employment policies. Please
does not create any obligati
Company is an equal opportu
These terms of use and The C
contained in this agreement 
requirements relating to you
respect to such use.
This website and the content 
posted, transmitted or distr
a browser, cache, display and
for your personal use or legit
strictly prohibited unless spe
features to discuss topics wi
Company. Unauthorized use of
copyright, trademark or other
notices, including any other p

* * * * * * *

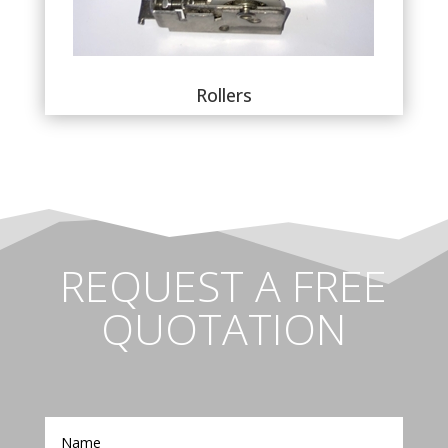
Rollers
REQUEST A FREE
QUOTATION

* * * * * * *

What lines of the listing contain the word "Company"? Copy them all.

Company is an equal opportu
Company. Unauthorized use of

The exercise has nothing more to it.